If the Phoenix City Council says the First and Second Amendments are null and void in the city of Phoenix it won't be long before the rest of the Constitution is also null and void in Phoenix.

Source

Unlikely allies in Phoenix pro-gun advertisement case

By Dustin Gardiner The Republic | azcentral.com Sat Apr 20, 2013 10:32 PM

Two prominent legal watchdog groups are teaming up to fight Phoenix’s decision to remove 50 pro-gun advertisements from city bus shelters.

The large posters, which said “Guns Save Lives” and advertised a website for firearm-safety classes, were removed in 2010. Phoenix officials said the signs conveyed a political message, violating its policy against non-commercial advertising on buses and transit stops.

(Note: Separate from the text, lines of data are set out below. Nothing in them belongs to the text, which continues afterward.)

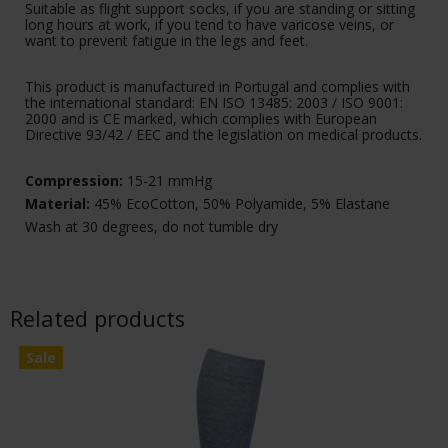
Suitable as flight support socks, if you are standing or sitting
long hours at work, if you tend to have varicose veins, or
want to prevent fatigue in the legs and feet.
This product is manufactured in Portugal and complies with
the international standard: EN ISO 13485: 2003 / ISO 9001:
2000 and is CE marked, which complies with European
Directive 93/42 / EEC and the legislation on medical products.
Compression:
15-21 mmHg
Material:
45% EcoCotton, 50% Polyamide, 5% Elastane
Wash at 30 degrees, do not tumble dry
Related products
Sale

Arizona’s conservative Goldwater Institute has been waging a legal battle to overturn the city’s move, and it recently got a powerful ally in the case: the local chapter of the American Civil Liberties Union.

The seemingly unlikely legal partners say the case has broader implications for free-speech rights in Arizona. They argue the city’s “vague” policy is unconstitutional and allows for censorship.

“It involves the scope of the Arizona Constitution’s grant to all persons of the right to freely speak, write and publish on all subjects,” the ACLU argued in a recent court brief.

The lawsuit stems from a dispute between the city and gun-rights activist Alan Korwin, who manages the website TrainMeAZ.com. After the 2010 passage of a state law expanding concealed-carry rights, Korwin and other gun-safety instructors created the website and launched the advertising campaign.

Korwin purchased ad space at city bus stops and the controversial posters went up across the city. He said the purpose of the ads was to capture business for the website, which links gun owners to training classes.

But Phoenix officials saw the message of the ads much differently, and the pro-gun posters were removed within days.

They said the ads, which had been installed by a billboard company that contracts with the city, did not have a commercial purpose, as required. City policy does not allow the use of transit ad space for political advertising or public-service announcements.

The ads said “Guns Save Lives” in large writing against the backdrop of a red heart. Below that, also printed in large lettering, were “Arizona Says: Educate Your Kids” and “Train MeAZ.com.” Smaller text promoted the state’s expansive gun-rights laws and the website’s offerings.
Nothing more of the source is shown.